MySQL Bugs: #56153: DELETE + JOIN is extremely slow if one table has >2 GB of binary data

Bug #56153	DELETE + JOIN is extremely slow if one table has >2 GB of binary data
Submitted:	20 Aug 2010 17:34	Modified:	23 Oct 2010 9:56
Reporter:	Craig Holmquist	Email Updates:
Status:	No Feedback	Impact on me:	None
Category:	MySQL Server	Severity:	S5 (Performance)
Version:	5.0.87	OS:	Windows (XP SP3 32-bit)
Assigned to:		CPU Architecture:	Any

Description:
The attached script creates two tables, one with a single primary key INT, the other with a primary key INT and a LONGBLOB.  After inserting data into both tables, it runs the following operations:

- A SELECT that joins the two tables
- A DELETE on the second table only
- A DELETE that joins the two tables

The SELECT and the first delete are fast; the second DELETE is extremely slow.  I'm seeing the first two statements execute nearly instantaneously, while the third takes 50s or longer.  The SQL is such that none of these statements actually match any rows.
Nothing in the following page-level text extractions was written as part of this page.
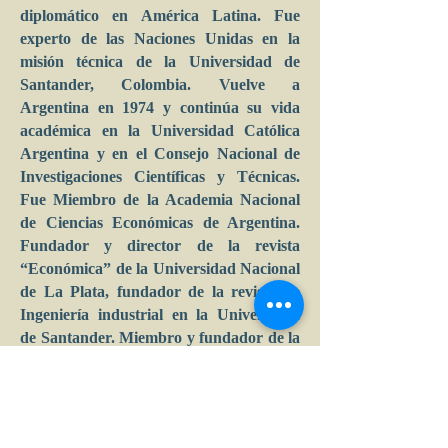
diplomático en América Latina. Fue
experto de las Naciones Unidas en la
misión técnica de la Universidad de
Santander, Colombia. Vuelve a
Argentina en 1974 y continúa su vida
académica en la Universidad Católica
Argentina y en el Consejo Nacional de
Investigaciones Científicas y Técnicas.
Fue Miembro de la Academia Nacional
de Ciencias Económicas de Argentina.
Fundador y director de la revista
“Económica” de la Universidad Nacional
de La Plata, fundador de la revista de
Ingeniería industrial en la Universidad
de Santander. Miembro y fundador de la
Asociación Argentina de Economía
Política. Sus investigaciones se enfocaron
principalmente en la historia del
pensamiento económico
It seems like performance degrades severely once the table crosses 2 GB of data:

1.5 GB - 0.8 s
Just under 2 GB - 1.0 s
Just over 2 GB - 94 s

In contrast, the initial insertion seems to scale linearly with the amount of data.

The file system used in this test was NTFS.  The CPU was a Core 2 Duo E6850.  The tables are MyISAM tables.

How to repeat:
Use the attached python script.

Suggested fix:
Ideally, a DELETE statement that doesn't match any rows should have similar performance characteristics to an equivalent SELECT, regardless of the table size.

Test script

Attachment: slowdelete.py (text/plain), 1.54 KiB.
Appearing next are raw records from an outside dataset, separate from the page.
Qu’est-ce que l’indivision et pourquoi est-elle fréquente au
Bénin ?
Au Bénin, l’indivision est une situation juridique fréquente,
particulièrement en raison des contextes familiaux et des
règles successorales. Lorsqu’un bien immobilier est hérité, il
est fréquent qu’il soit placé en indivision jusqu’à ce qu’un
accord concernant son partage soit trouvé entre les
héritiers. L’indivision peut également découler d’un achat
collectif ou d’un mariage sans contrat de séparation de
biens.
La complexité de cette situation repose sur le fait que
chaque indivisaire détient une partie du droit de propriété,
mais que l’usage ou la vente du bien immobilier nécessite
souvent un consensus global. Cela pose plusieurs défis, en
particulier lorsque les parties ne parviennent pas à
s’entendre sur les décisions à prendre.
Please, send your my.ini file content and EXPLAIN results for the SELECT query in your environment.

INI file

Attachment: my.ini (application/octet-stream, text), 206 bytes.
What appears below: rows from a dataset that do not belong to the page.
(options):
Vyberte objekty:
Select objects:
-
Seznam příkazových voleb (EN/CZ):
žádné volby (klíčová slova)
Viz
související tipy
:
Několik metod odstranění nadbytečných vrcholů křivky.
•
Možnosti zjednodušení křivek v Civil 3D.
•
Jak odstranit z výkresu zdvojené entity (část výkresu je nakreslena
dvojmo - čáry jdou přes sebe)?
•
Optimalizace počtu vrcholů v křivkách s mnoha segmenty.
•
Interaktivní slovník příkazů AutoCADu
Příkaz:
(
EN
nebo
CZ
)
EXPLAIN results for SELECT in script

Attachment: select-explain.csv (application/vnd.ms-excel, text), 270 bytes.

It seems like the value in the script I uploaded (450000) may not trigger the bug consistently.  I tested again this morning (on the same system with the same conditions) but I had to move that value up to 750000 to trigger the bug.

The following explain results for SELECT looks nice: 

id	select_type	table	type	possible_keys	key	key_len	ref	rows	Extra
1	SIMPLE	t2	index		PRIMARY	4		5000	Using index
1	SIMPLE	t1	eq_ref	PRIMARY	PRIMARY	4	testslowdelete.t2.mainid	1	Using where; Using index; Not exists

Yes, entire primary key for table t2 is scanned, but "Using index" means that table's data (and this is MyISAM table) are NOT read from disk. With DELETE situation is, likely, different, and entire data are read (from disk). To check this assumption, please, send the results of EXPLAIN for the same SELECT, but with SELECT t2.* instead of just one indexed column.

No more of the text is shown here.